## What you should do
Among the entries, how many lines carry the string "клетки"? Give the number and nothing else.

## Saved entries

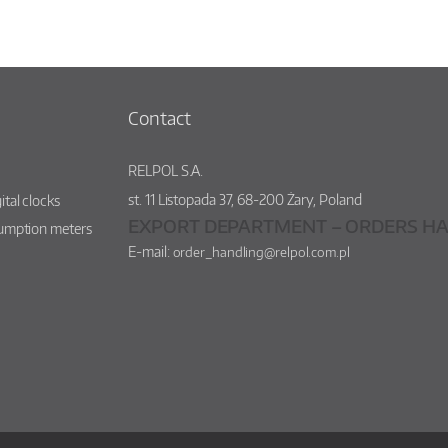
Contact
RELPOL S.A.
st.
11 Listopada 37
,
68-200
Żary
,
Poland
ital clocks
EXPORT DEPARTMENT – ORDERS HA
sumption meters
E-mail:
order_handling@relpol.com.pl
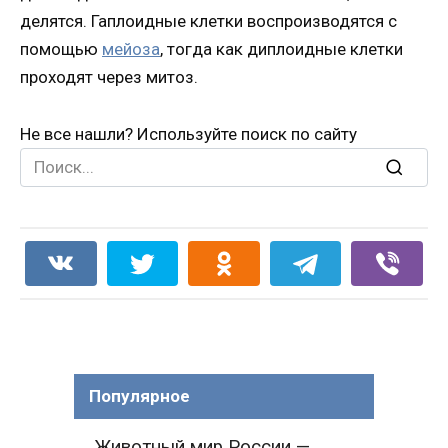
делятся. Гаплоидные клетки воспроизводятся с
помощью
мейоза
, тогда как диплоидные клетки
проходят через митоз.
Не все нашли? Используйте поиск по сайту
Search
for:
Популярное
Животный мир России —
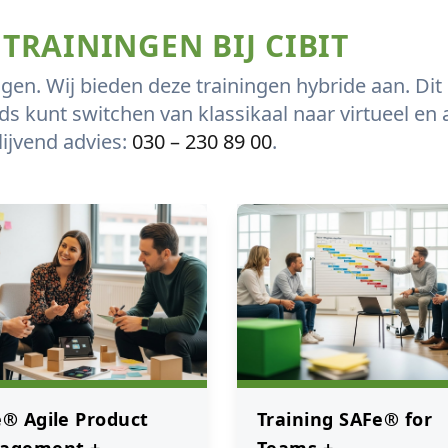
 TRAININGEN BIJ CIBIT
ngen. Wij bieden deze trainingen hybride aan. Dit
jds kunt switchen van klassikaal naar virtueel en
lijvend advies:
030 – 230 89 00
.
® Agile Product
Training SAFe® for
agement +
Teams +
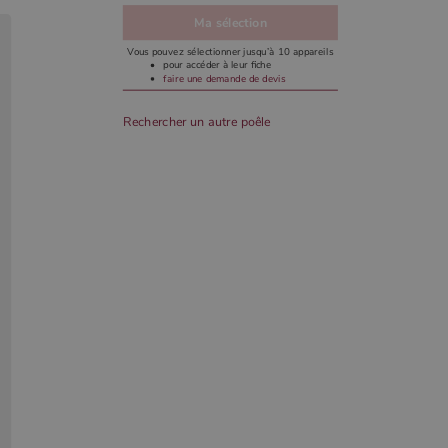
Ma sélection
Vous pouvez sélectionner jusqu’à 10 appareils
pour accéder à leur fiche
faire une demande de devis
Rechercher un autre poêle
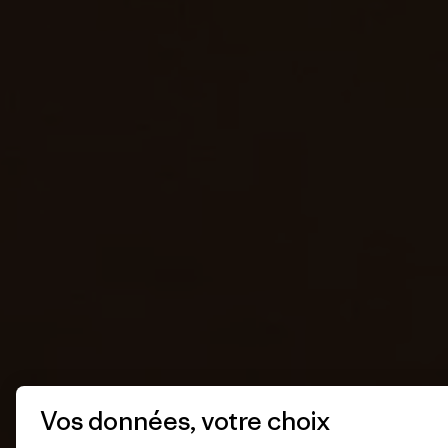
Vos données, votre choix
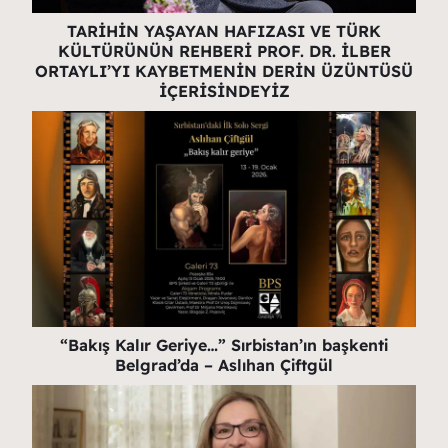
TARİHİN YAŞAYAN HAFIZASI VE TÜRK
KÜLTÜRÜNÜN REHBERİ PROF. DR. İLBER
ORTAYLI’YI KAYBETMENİN DERİN ÜZÜNTÜSÜ
İÇERİSİNDEYİZ
“Bakış Kalır Geriye…” Sırbistan’ın başkenti
Belgrad’da – Aslıhan Çiftgül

## Answer area
2